Edie Rasmussen is currently Professor in the School of Library, Archival and Information Studies at the University of British Columbia, Vancouver, BC, Canada, where she served as Director for six years. Prior to joining UBC she was a Professor in the School of Information Sciences, University of Pittsburgh, Pittsburgh, USA. She has also held appointments at the School of Library and Information Studies at Dalhousie University, Nova Scotia, Canada, the School of Library Science at the Institiut Teknoloji MARA, Kuala Lumpur, Malaysia, and visiting positions at Nanyang Technological University, Singapore, Victoria University of Wellington, New Zealand, and Oslo University College, Norway. Dr. Rasmussen has been active in the Information Retrieval and Digital Library research communities, serving as a Chair for the ACM SIGIR, ACM DL, ACM/IEE JCDL, and ASIS\&T conferences. She served as President of the American Society for Information Science \& Technology, President of the Canadian Council of Information Studies/Conseil Canadien des science de l’information, and Co-convenor of the Council of Deans and Directors of the Association for Library and Information Science Education. Her current research interests include indexing and information retrieval in text and multimedia databases and digital libraries.

Malcolm Slaney is a principal scientist at Yahoo! Research and works on all manner of multimedia data. He received his PhD from Purdue University for his work on computed imaging. He is a coauthor, with A. C. Kak, of the IEEE book Principles of Computerized Tomographic Imaging. This book was recently republished by SIAM in their "Classics in Applied Mathematics" Series. He is co-editor, with Steven Greenberg, of the book Computational Models of Auditory Function. Before Yahoo!, Dr. Slaney has worked at Bell Laboratory, Schlumberger Palo Alto Research, Apple Computer, Interval Research and IBM's Almaden Research Center. He is also a (consulting) Professor at Stanford's CCRMA where he organizes and teaches the Hearing Seminar. His research interests include auditory modeling and perception, multimedia analysis and synthesis, compressed-domain processing, music similarity and audio search, and machine learning. For the last several years he has lead the auditory group at the Telluride Neuromorphic Workshop.

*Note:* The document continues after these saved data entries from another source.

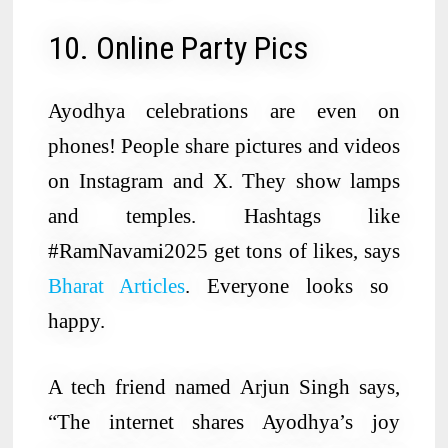
10. Online Party Pics
Ayodhya celebrations are even on
phones! People share pictures and videos
on Instagram and X. They show lamps
and temples. Hashtags like
#RamNavami2025 get tons of likes, says
Bharat Articles
. Everyone looks so
happy.
A tech friend named Arjun Singh says,
“The internet shares Ayodhya’s joy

Nivio Ziviani has a PhD in Computer Science from the University of Waterloo, Canada, 1982. He is a Professor Emeritus at the Department of Computer Science of the Federal University of Minas Gerais, Brazil, where he coordinates the Laboratory for Treating Information (LATIN). He is a member of the Brazilian Academy of Sciences and of the Brazilian National Order of the Scientific Merit in the Comendador class. He is a co-founder of two high tech start-up companies: Miner Technology Group, sold to Folha de São Paulo UOL group in 1999, and Akwan Information Technologies, sold to Google Inc. in 2005. He is the author of books and papers in the areas of algorithm design and information retrieval, the latter his primary area of research. He was General Co-Chair of the 28th ACM SIGIR Conference on Research and Development in Information Retrieval (SIGIR) in 2005 and co-founder with Ricardo Baeza-Yates of the International Conference on String Processing and Information Retrieval (SPIRE) in 1993.